I don’t know if this happens to other writers, but I got to this point where I didn’t want to read other people’s words. I have been reading SO much, but in a really haphazard manner due to parenting. I have six or seven books on the go (and I’m usually a one-at-a-time kinda person).
I think this is one reason I started playing games in my “downtime”. This need to just distance myself from other people’s worlds, characters, writing styles… usually as I read I’m taking notes (sometimes unconsciously) of how this sentence was crafted, how that bit of character arc has changed my view of the character, etc. I didn’t do that before deciding I needed to write, but now that I do I think it is interfering somewhat with my enjoyment of books. Hmm.

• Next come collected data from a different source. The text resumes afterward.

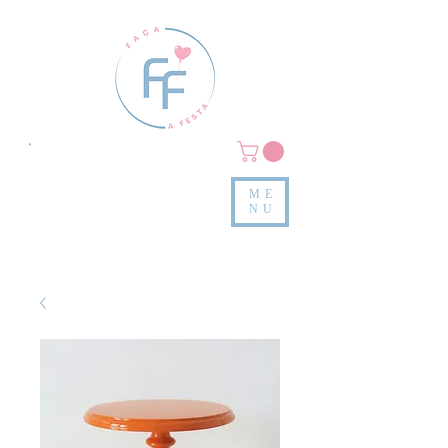
Clique em
MENU/PRODUTOS
e confira nossas peças
ME
e valores
NU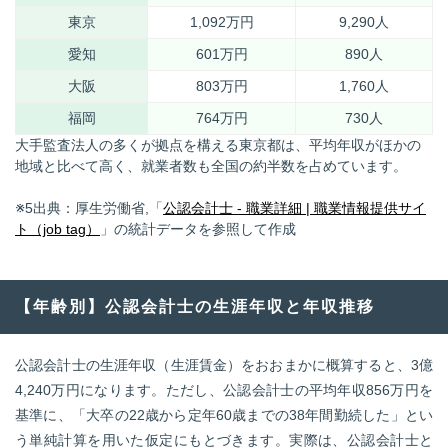
東京
1,092万円
9,290人
愛知
601万円
890人
大阪
803万円
1,760人
福岡
764万円
730人
大手監査法人の多くが拠点を構える東京都は、平均年収がほかの
地域と比べて高く、就業者数も全国の約半数を占めています。
※5出典：厚生労働省,「
公認会計士 - 職業詳細 | 職業情報提供サイ
ト（job tag）
」の統計データを参照して作成
【年齢別】公認会計士の生涯年収と年収推移
公認会計士の生涯年収（生涯賃金）をおおまかに概算すると、3億
4,240万円になります。ただし、公認会計士の平均年収856万円を
基準に、「大卒の22歳から定年60歳までの38年間勤続した」とい
う単純計算を用いた仮定にもとづきます。実際は、公認会計士と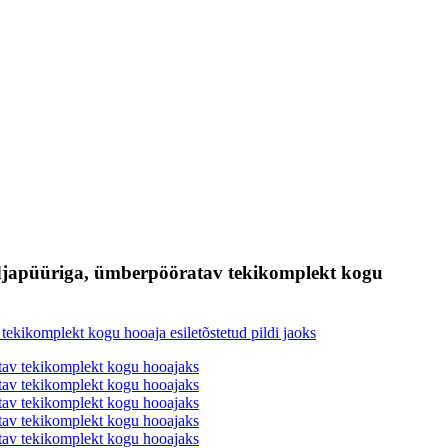
djapüüriga, ümberpööratav tekikomplekt kogu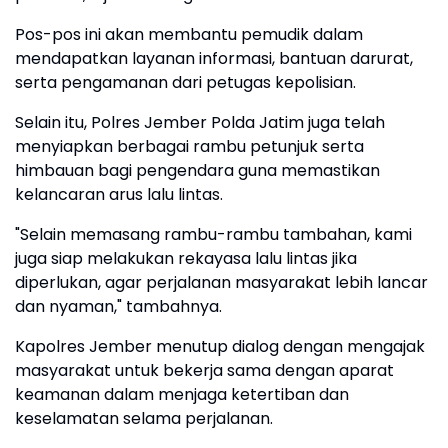
Pos-pos ini akan membantu pemudik dalam
mendapatkan layanan informasi, bantuan darurat,
serta pengamanan dari petugas kepolisian.
Selain itu, Polres Jember Polda Jatim juga telah
menyiapkan berbagai rambu petunjuk serta
himbauan bagi pengendara guna memastikan
kelancaran arus lalu lintas.
"Selain memasang rambu-rambu tambahan, kami
juga siap melakukan rekayasa lalu lintas jika
diperlukan, agar perjalanan masyarakat lebih lancar
dan nyaman," tambahnya.
Kapolres Jember menutup dialog dengan mengajak
masyarakat untuk bekerja sama dengan aparat
keamanan dalam menjaga ketertiban dan
keselamatan selama perjalanan.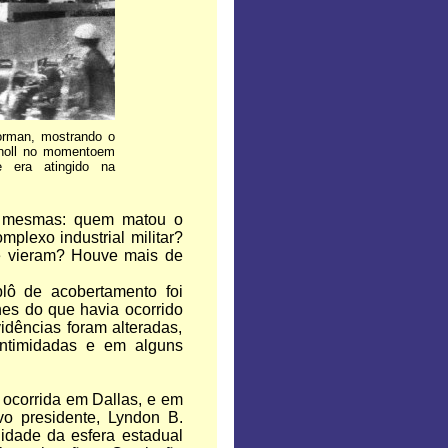
rman, mostrando o
noll no momentoem
e era atingido na
s mesmas: quem matou o
plexo industrial militar?
de vieram? Houve mais de
ô de acobertamento foi
es do que havia ocorrido
idências foram alteradas,
 intimidadas e em alguns
 ocorrida em Dallas, e em
vo presidente, Lyndon B.
idade da esfera estadual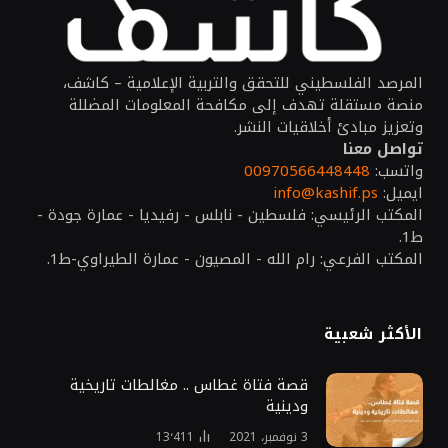
المرصد الفلسطيني للتحقق والتربية الإعلامية – كاشف،
منصة مستقلة تهدف إلى مكافحة المعلومات المضللة
وتعزيز مبادئ أخلاقيات النشر.
تواصل معنا
واتسب:
00970566448448
ايميل:
info@kashif.ps
المكتب الرئيسي: فلسطين - نابلس - رفيديا - عمارة جودة -
ط1.
المكتب الفرعي: رام الله - المصيون - عمارة الطيراوي-ط1.
الأكثر شعبية
قصة فتاة غطاس .. مغالطات تاريخية
ودينية
3 نوفمبر، 2021
13٬411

I don’t want to stop doing it, because I think it’s necessary for me as a writer to learn from others, which means reading their words. And these are books I *want* to read. I want to know how they work, and I want to enjoy them.
But I guess I need a break from it (reading?) every now and then. And I’ve been largely editing my own stories, without creating new ones, so perhaps I’ve felt a bit stale? I’ve also been feeling a bit at a loss with blogging, since I haven’t actually finished many books recently. Just started them. However today, sitting in the car with a sleeping bubba I hooned through Cracklescape by Margo Lanagan so I will be reviewing that over the coming days.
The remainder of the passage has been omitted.